An Islamabad court on Tuesday suspended till March 16 a non-bailable arrest warrant against former Pakistan prime minister Imran Khan for threatening a woman magistrate while addressing a public gathering here last year.
The Islamabad district and sessions court on Monday issued a non-bailable arrest warrant against Khan for using threatening language against Additional District and Sessions Judge Zeba Chaudhry and the Islamabad police officials.
The Pakistan Tehreek-e-Insaf (PTI) chief subsequently challenged Monday’s order and Additional Sessions Judge Faizan Haider Gilani after hearing arguments suspended the arrest warrants till March 16 when the next hearing has been scheduled.
Khan’s counsel contended that “due to security threat to the life of petitioner, the petitioner could not appear before the learned trial court”.
Khan, the 70-year-old former cricketer-turned-politician, who has been recovering from a gunshot injury from an assassination attempt in Wazirabad last year, has skipped indictment hearings in these cases.
“Now to come up for arguments on March 16. In the meanwhile, operation of the impugned order is hereby suspended till the next date,” the court maintained.
Lawyers Naeem Panjotha and Intizar Panjotha appeared in court in Tuesday’s hearing, where Panjotha argued that all the sections invoked against the PTI chief were bailable to which the judge asked if non-bailable arrest warrants had been issued for Khan earlier as well.
Before this, arrest warrants have not been issued in the case related to threatening the woman judge, the lawyer replied.
The court then directed Khan’s counsel to attach the documents submitted along with the petition.
“I have been reading these [documents] for the past 15 minutes but I can’t understand what they say,” Judge Gilani said.

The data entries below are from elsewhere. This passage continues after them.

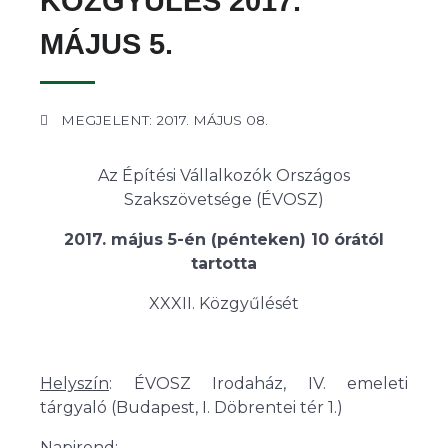
KÖZGYŰLÉS 2017.
MÁJUS 5.
MEGJELENT: 2017. MÁJUS 08.
Az Építési Vállalkozók Országos
Szakszövetsége (ÉVOSZ)
2017. május 5-én (pénteken) 10 órától
tartotta
XXXII. Közgyűlését
Helyszín
: ÉVOSZ Irodaház, IV. emeleti
tárgyaló (Budapest, I. Döbrentei tér 1.)
Napirend
:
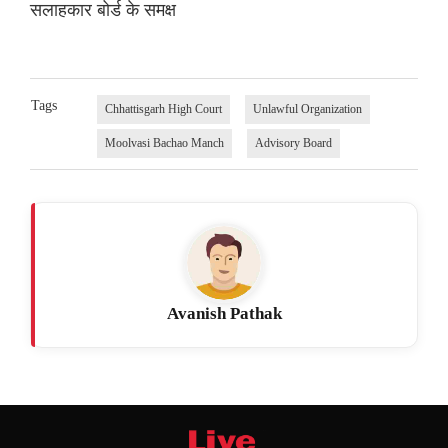
सलाहकार बोर्ड के समक्ष
Tags
Chhattisgarh High Court
Unlawful Organization
Moolvasi Bachao Manch
Advisory Board
Avanish Pathak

At one point during the hearing, Panjotha contended that the PTI chief was the ex-prime minister and it was the government’s responsibility to provide him adequate security. “But instead, they have withdrawn his security.” Here, the judge asked if PTI had a letter that proved that Khan’s security had been withdrawn.

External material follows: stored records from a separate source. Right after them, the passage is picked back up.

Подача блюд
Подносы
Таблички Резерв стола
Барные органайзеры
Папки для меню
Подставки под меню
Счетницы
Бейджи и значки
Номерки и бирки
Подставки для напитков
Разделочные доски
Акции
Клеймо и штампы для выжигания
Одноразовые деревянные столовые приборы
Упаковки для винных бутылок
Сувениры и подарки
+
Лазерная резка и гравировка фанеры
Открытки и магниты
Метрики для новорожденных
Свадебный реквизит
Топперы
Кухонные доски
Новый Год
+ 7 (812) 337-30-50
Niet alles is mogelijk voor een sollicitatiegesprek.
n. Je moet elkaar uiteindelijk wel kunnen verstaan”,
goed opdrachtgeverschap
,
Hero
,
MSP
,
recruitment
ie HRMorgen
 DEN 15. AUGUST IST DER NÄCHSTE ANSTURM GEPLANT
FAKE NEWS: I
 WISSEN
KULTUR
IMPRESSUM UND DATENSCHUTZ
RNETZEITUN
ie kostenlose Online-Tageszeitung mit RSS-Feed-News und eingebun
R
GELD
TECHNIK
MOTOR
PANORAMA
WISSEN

“I can provide it to you by tomorrow,” the lawyer replied.
For his part, the government’s lawyer revealed that [arrest] warrants for Khan were also issued in the Toshakhana case.
A sessions court had directed the police on Monday to arrest the PTI chief in the case and present him in court by March 18.

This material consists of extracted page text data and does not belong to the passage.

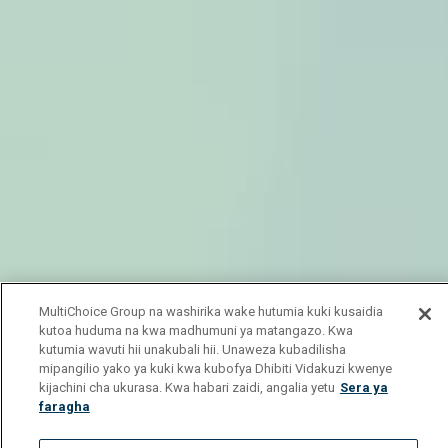
MultiChoice Group na washirika wake hutumia kuki kusaidia
kutoa huduma na kwa madhumuni ya matangazo. Kwa
kutumia wavuti hii unakubali hii. Unaweza kubadilisha
mipangilio yako ya kuki kwa kubofya Dhibiti Vidakuzi kwenye
kijachini cha ukurasa. Kwa habari zaidi, angalia yetu
Sera ya
faragha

Meanwhile, the judge remarked that the ex-premier was leading an election rally in Lahore to which his lawyer stated that the PTI chairman had appeared in the judicial complex last month.
Meanwhile, a team of Islamabad Police on Monday flew to Lahore to arrest Khan for threatening the woman judge after the district and sessions court issued his non-bailable arrest warrant for failing to attend the hearing in that case.
Subsequently, Gilani asked Khan’s counsel to submit security documents in court and suspended the arrest warrants till March 16. He also issued notices to the respondents in the case in which the PTI chairman had on August 20 condemned the police as well as the judiciary over the alleged custodial torture of Shahbaz Gill and announced that his party would file cases against Inspector General of Police (IGP) Dr Akbar Nasir Khan, the DIG, and Additional District and Sessions Judge Zeba Chaudhry. Khan was initially booked under various sections of the Pakistan Penal Code (PPC) and the Anti-Terrorism Act (ATA). Besides, Islamabad High Court (IHC) also initiated contempt of court proceedings against him.
However, the IHC later removed the terrorism charges and also pardoned Khan following an apology in the contempt case by the former premier.
The PTI chief is in the crosshairs for buying gifts, including an expensive Graff wristwatch he had received as the premier at a discounted price from the state depository called Toshakhana and selling them for profit.
Khan has heavily criticised the state institutions after a botched attempt by police to arrest him from his Zaman Park residence in Lahore earlier this month.
According to Khan, he was facing at least 80 different cases in various courts across Pakistan.
Khan was ousted from power in April last year after losing a no-confidence vote in his leadership, which he alleged was part of a US-led conspiracy targeting him because of his independent foreign policy decisions on Russia, China, and Afghanistan.